Meski merepresentasikan kebudayaan masyarakat Timur Tengah dan India dengan baik, Sumeru masih mendapatkan beberapa catatan kritis. Mengutio Caitlyn Ng Man Chuen dalam artikel Genshin Impact: Why the Latest Update’s Cultural Representation Falls Short, warna kulit para karakter tidak “memiliki warna kulit yang lebih gelap.” Nahida, sebagai dewa pelindung (archon)Sumeru, digambarkan sebagai dewi bertubuh kecil dengan warna kulit terang dan putih. Bahkan, Candace, karakter lain di Sumeru yang memiliki warna kulit gelap, dianggap “kurang gelap” menurut Chuen.

Dalam beberapa kasus, Sumeru dianggap mengekalkan stereotip kebudayaan tertentu oleh media budaya populer. Menurut Rui Zhong dalam artikel As it adds new regions, Genshin Impact’s politics only get messier, representasi kebudayaan yang dilakukan Genshin Impact terjebak dalam stereotip. Masyarakat Sumeru, yang berkulit terang, digambarkan sebagai masyarakat yang terdidik dan beradab. Di sisi lain, Candace dan Dehya, anggota suku nomaden yang berkulit gelap, dianggap sebagai “kelompok yang melakukan apa saja demi uang.” Penggambaran tersebut serupa dengan stereotip barbarian, memisahkan antara “beradab” (civilized) dan “liar” (savage).

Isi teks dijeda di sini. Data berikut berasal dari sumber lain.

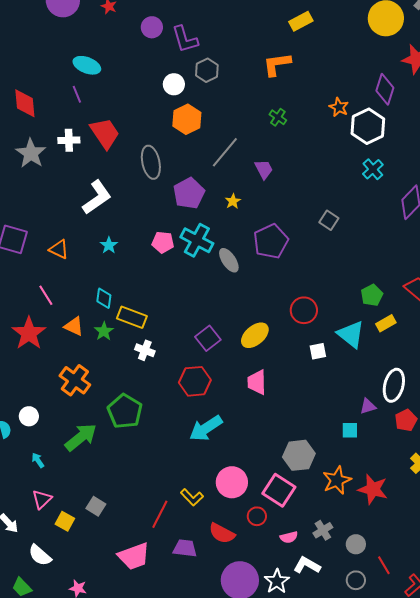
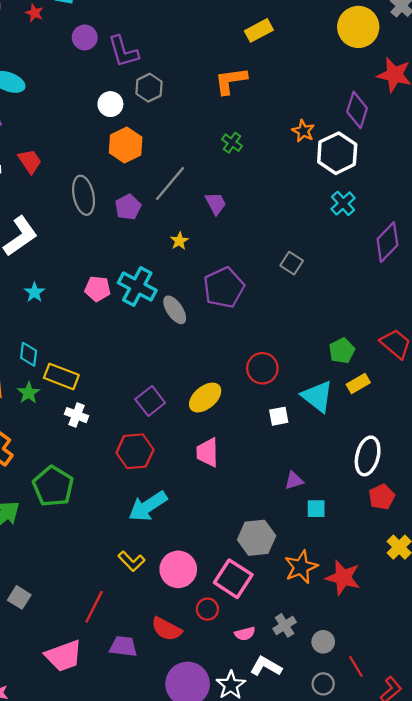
red trapezoid: (105, 133) -> (30, 161), size x0.7
purple pentagon: (189, 193) -> (128, 207), moved, size x0.7
purple triangle: (368, 406) -> (294, 481), moved
yellow L-shape: (192, 497) -> (131, 561), moved

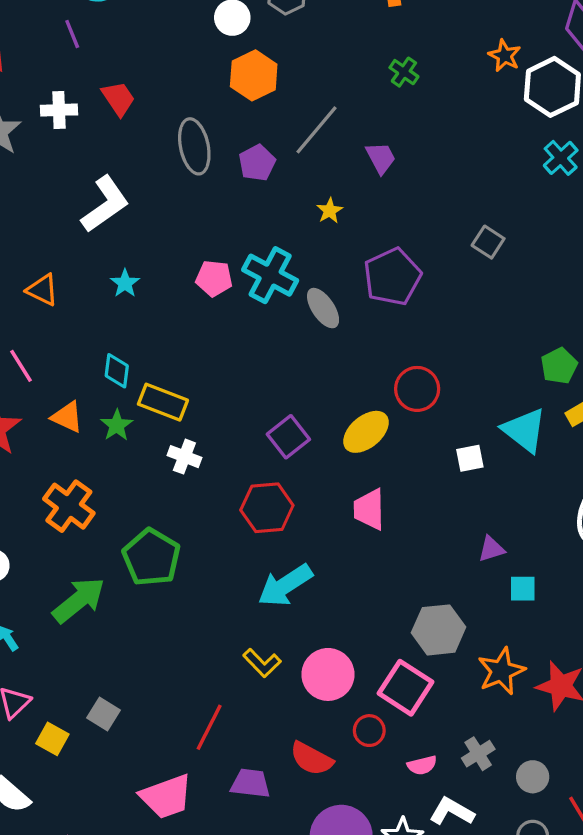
red circle: (262, 368) -> (417, 389), moved

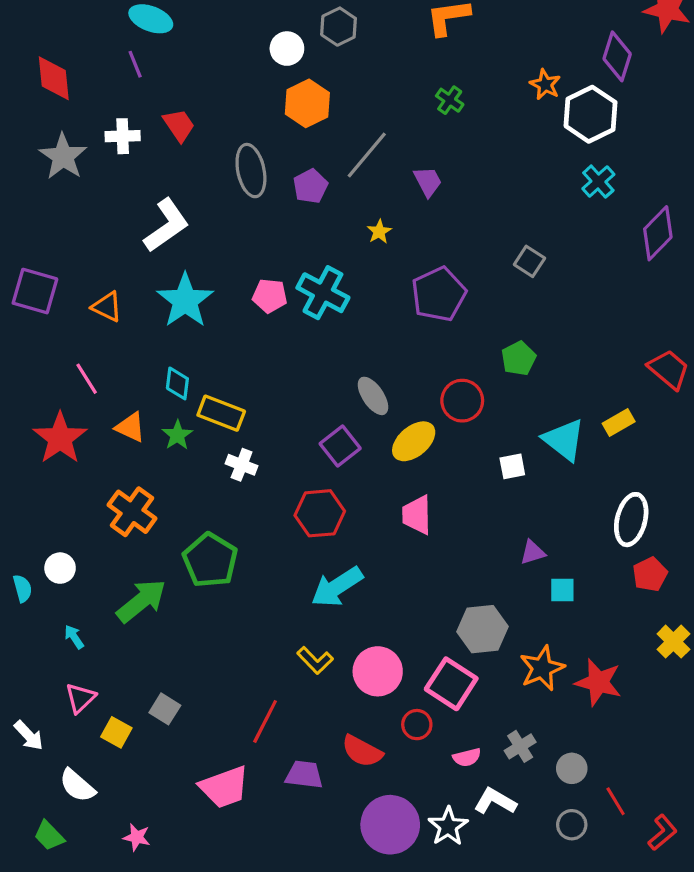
cyan star: (125, 283) -> (185, 300), size x2.0
gray ellipse: (323, 308) -> (373, 396), moved
green pentagon: (559, 366) -> (519, 358), moved

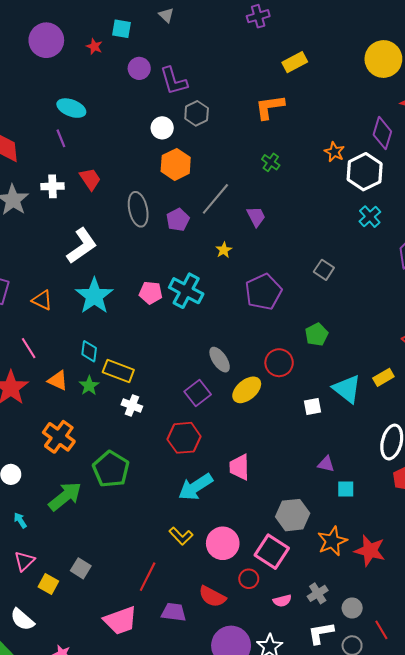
pink trapezoid: (417, 515) -> (239, 467), moved
purple triangle: (533, 552) -> (326, 464), turned 30
white L-shape: (495, 801) -> (321, 633), moved, turned -40

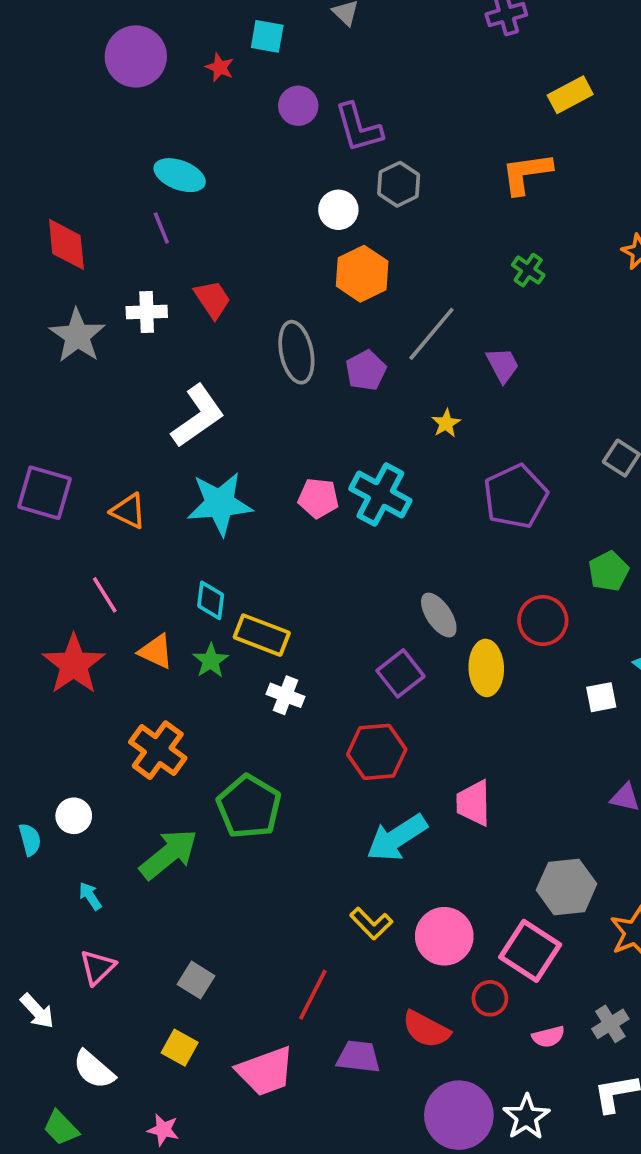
cyan star: (94, 296) -> (220, 504), turned 30
yellow ellipse: (247, 390) -> (486, 668), turned -52
yellow square: (48, 584) -> (180, 1048), moved

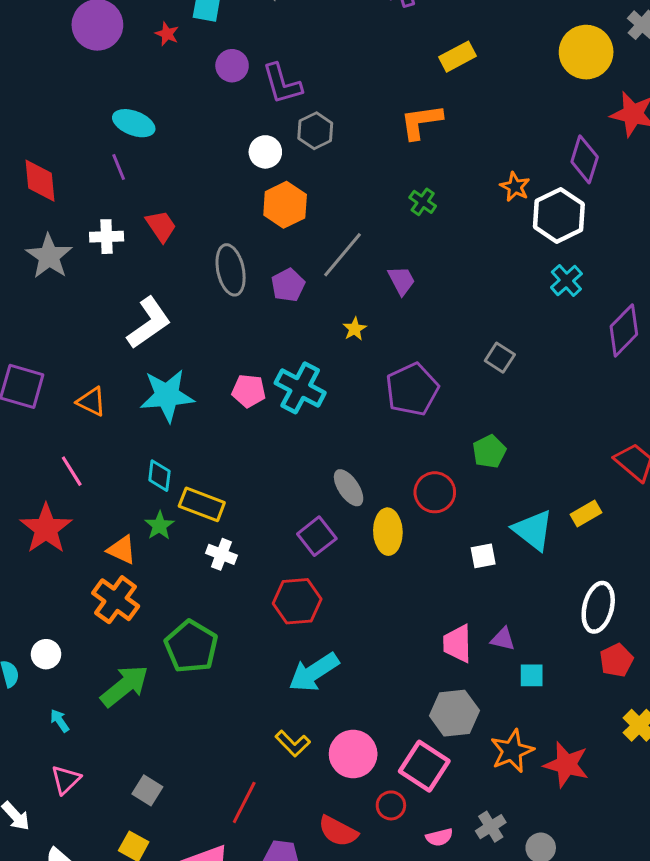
orange triangle: (156, 652) -> (122, 550), moved
pink trapezoid: (473, 803) -> (457, 644), moved

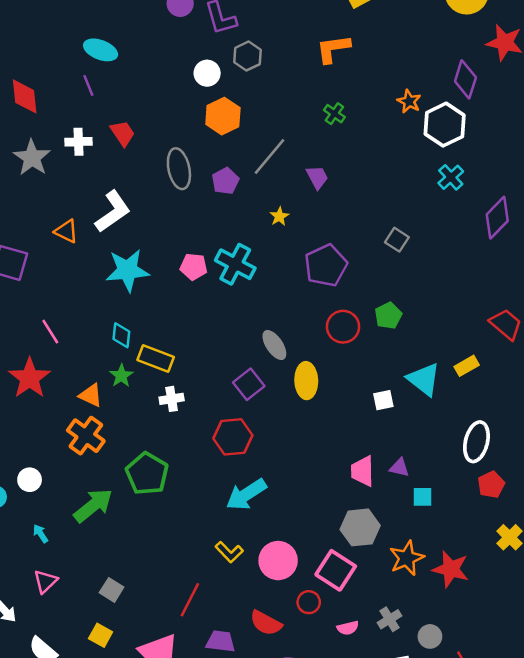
orange triangle: (91, 402) -> (66, 231), moved
red circle: (435, 492) -> (343, 327), moved
white cross: (221, 554) -> (172, 399), turned -30

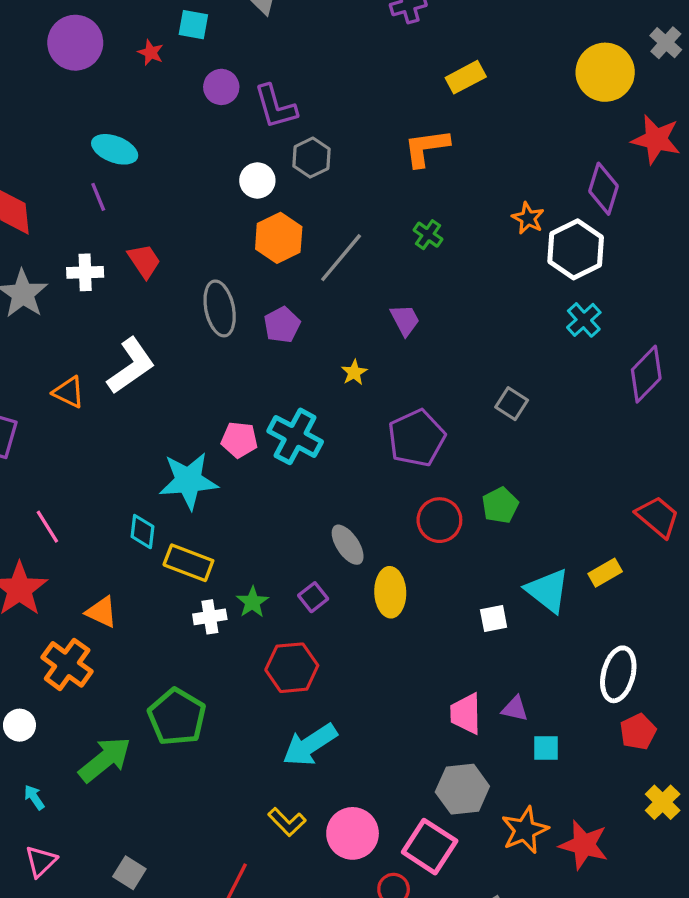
gray line: (270, 156) -> (341, 258), moved
cyan star: (127, 270) -> (188, 481), moved
green star: (121, 376) -> (252, 602), moved
purple square: (249, 384) -> (313, 597), size x0.7
orange cross: (86, 436) -> (67, 664), moved

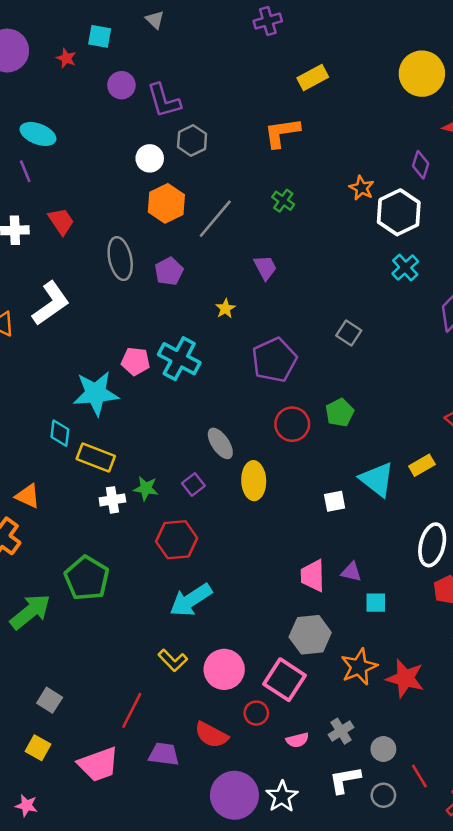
purple diamond: (604, 189) -> (421, 165), size x0.7
green star: (252, 602) -> (146, 488), turned -30

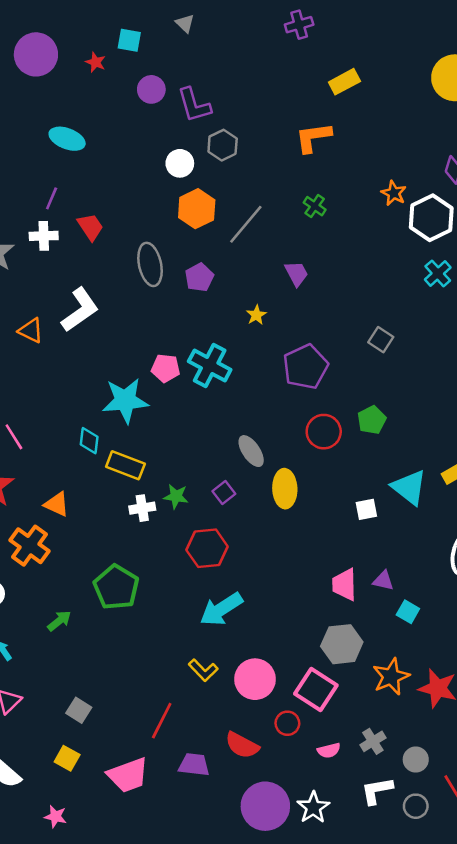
purple line: (25, 171) -> (52, 198), moved, turned 45
cyan square: (376, 603) -> (408, 612), turned 30
green arrow: (30, 612) -> (59, 621), size x0.6

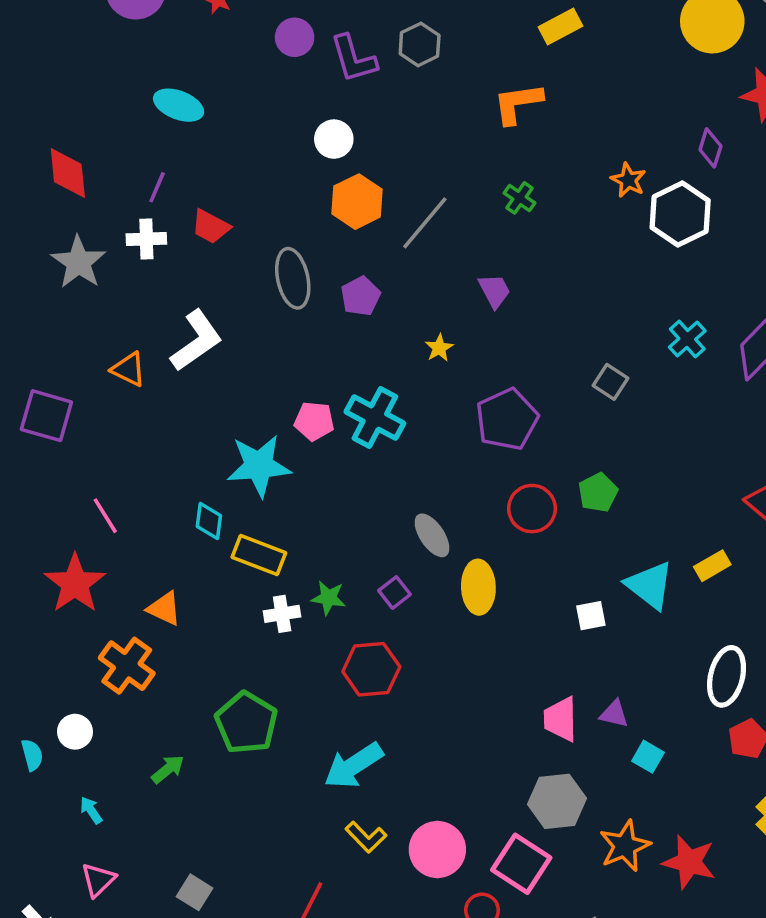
gray hexagon: (223, 145) -> (420, 44), moved
red trapezoid: (90, 227) -> (211, 227), turned 152
cyan cross: (438, 273) -> (687, 339), moved
cyan arrow: (221, 609) -> (353, 766), moved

Haruskah Natlan Menjadi Lebih Hitam?

Melihat bagaimana representasi kebudayaan dalam gim Genshin Impact, haruskan karakter dalam negara Natlah digambarkan dengan warna kulit yang lebih gelap untuk mewujudkan representasi budaya?

Menjawab pertanyaan di atas, dapat dikatakan bahwa representasi kebudayaan tidak melulu terkait dengan penggambaran warna kulit lebih gelap. Mengutip Bianca Vivian Brooks dalam artikel Representation Is More Than Skin Color, penggambaran karakter dengan warna kulit lebih gelap tidak berarti akan menciptakan representasi kebudayaan. Jika masyarakat yang direpresentasikan dalam sebuah seni, termasuk produk budaya populer, tidak merasakan kehadiran mereka di dalamnya, itu bukanlah sebuah representasi.

Mualani, salah satu karakter playable dalam region Natlan. Menurut para gamers dan pendukung aksi boikot, warna kulitnya belum cukup hitam, sehingga tak mewakili sebuah representasi kebudayaan, courtesy of Gamebrott.com

Sebuah representasi dapat dikatakan demikian jika masyarakat yang hidup dalam kebudayaan yang dipresentasikan dalam produk budaya merasakan kehadiran mereka. Melalui berbagai perwujudan kebudayaan, seperti sejarah, tradisi hidup, kebudayaan fisik, mereka merasakan getaran kehadiran mereka. Dalam bahasa Stuart Hall, dunia mendengarkan suara kebudayaan masyarakat tersebut.

Dalam kasus Natlan, langkah miHoYo untuk mewujudkan representasi kebudayaan tidak harus melalui pewarnaan karakter dengan skin tone yang lebih gelap. Penggambaran dapat dilakukan dengan melakukan sinkronisasi antara kebudayaan masyarakat minoritas dan produk budaya populer.

Kebudayaan Natlan, yang dekat dengan perang, sinkron dengan kehidupan masyarakat Amerika tengah (mesoamerica), terutama peradaban Aztek, Maya, dan Inca. Dalam ketiga peradaban tersebut, perang tidak hanya membawa kehancuran. Ia juga memberikan kehidupan kepada kerajaan dan dinasti, melalui serangkaian kebudayaan yang dilekatkan dengan tradisi peperangan dan penaklukan.

Pada akhirnya, menjadikan Natlan lebih hitam tidak berarti akan mewujudkan representasi kebudayaan dalam Genshin Impact. Representasi kebudayaan adalah perihal penerimaan kebudayaan masyarakat minoritas dalam sebuah produk budaya populer, membuat suara mereka tersampaikan kepada dunia. Representasi kebudayaan, terutama dalam Genshin Impact, seharusnya dimaknai lebih jauh daripada sekadar perubahan warna kulit semata.

Written By

Lich King (Editor) at Monster Journal.
Mostly writing about social and culture.
Also managing a site and community related to history.
Used to work as a journalist. Now working as a history teacher.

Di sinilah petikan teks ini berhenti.